(Your instructions):
In the records that follow, the lines from the one containing "(radhia allâhou anhou)" to the one containing "confrontare gli appunti", inclusive, are to be given again exactly.

-------- Data extracts

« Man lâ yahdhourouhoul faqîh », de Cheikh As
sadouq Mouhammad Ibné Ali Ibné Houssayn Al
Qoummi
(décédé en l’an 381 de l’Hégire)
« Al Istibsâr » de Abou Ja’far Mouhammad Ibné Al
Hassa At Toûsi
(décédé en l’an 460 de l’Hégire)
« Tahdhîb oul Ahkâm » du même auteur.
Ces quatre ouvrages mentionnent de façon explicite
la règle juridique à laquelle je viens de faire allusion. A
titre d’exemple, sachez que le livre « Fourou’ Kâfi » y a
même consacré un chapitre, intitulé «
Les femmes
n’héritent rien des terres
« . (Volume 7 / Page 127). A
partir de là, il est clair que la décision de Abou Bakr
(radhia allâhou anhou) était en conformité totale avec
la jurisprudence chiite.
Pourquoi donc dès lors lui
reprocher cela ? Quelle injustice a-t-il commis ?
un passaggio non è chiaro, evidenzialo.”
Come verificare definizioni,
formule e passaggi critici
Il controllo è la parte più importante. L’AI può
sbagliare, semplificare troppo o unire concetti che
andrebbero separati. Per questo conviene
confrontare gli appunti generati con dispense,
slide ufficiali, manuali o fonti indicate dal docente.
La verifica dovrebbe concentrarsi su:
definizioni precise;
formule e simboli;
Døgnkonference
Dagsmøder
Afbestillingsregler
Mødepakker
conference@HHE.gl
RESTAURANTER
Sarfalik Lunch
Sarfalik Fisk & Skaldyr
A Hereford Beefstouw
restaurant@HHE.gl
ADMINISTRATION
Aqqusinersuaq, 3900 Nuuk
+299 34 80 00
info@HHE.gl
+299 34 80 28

----------------
-------- Data extracts

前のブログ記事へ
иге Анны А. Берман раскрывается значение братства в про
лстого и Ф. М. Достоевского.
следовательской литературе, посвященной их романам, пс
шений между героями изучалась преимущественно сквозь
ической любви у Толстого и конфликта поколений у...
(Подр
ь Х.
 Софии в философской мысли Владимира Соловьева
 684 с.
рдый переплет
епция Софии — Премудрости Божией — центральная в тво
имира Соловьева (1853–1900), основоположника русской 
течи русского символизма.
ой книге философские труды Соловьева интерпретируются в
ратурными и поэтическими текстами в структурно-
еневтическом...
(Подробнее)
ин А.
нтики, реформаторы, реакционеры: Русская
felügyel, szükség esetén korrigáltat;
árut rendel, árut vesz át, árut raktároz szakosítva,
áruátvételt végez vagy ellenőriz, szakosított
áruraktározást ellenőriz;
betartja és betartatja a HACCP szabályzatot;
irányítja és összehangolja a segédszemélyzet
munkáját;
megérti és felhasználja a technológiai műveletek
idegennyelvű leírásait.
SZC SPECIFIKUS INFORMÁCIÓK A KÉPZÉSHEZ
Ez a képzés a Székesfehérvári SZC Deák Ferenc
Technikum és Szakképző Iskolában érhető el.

----------------
-------- Data extracts

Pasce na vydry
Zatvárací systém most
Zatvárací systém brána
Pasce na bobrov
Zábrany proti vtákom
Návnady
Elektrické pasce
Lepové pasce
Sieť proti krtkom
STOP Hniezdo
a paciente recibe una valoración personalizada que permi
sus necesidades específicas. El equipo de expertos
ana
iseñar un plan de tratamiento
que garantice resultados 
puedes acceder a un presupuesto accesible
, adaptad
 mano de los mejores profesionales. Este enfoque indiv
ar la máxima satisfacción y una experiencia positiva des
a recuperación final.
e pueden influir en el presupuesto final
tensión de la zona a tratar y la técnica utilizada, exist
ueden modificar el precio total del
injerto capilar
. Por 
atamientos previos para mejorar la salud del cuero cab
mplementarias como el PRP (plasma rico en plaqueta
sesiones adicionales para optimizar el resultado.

----------------

(Written answer):
(radhia allâhou anhou) était en conformité totale avec
la jurisprudence chiite.
Pourquoi donc dès lors lui
reprocher cela ? Quelle injustice a-t-il commis ?
un passaggio non è chiaro, evidenzialo.”
Come verificare definizioni,
formule e passaggi critici
Il controllo è la parte più importante. L’AI può
sbagliare, semplificare troppo o unire concetti che
andrebbero separati. Per questo conviene
confrontare gli appunti generati con dispense,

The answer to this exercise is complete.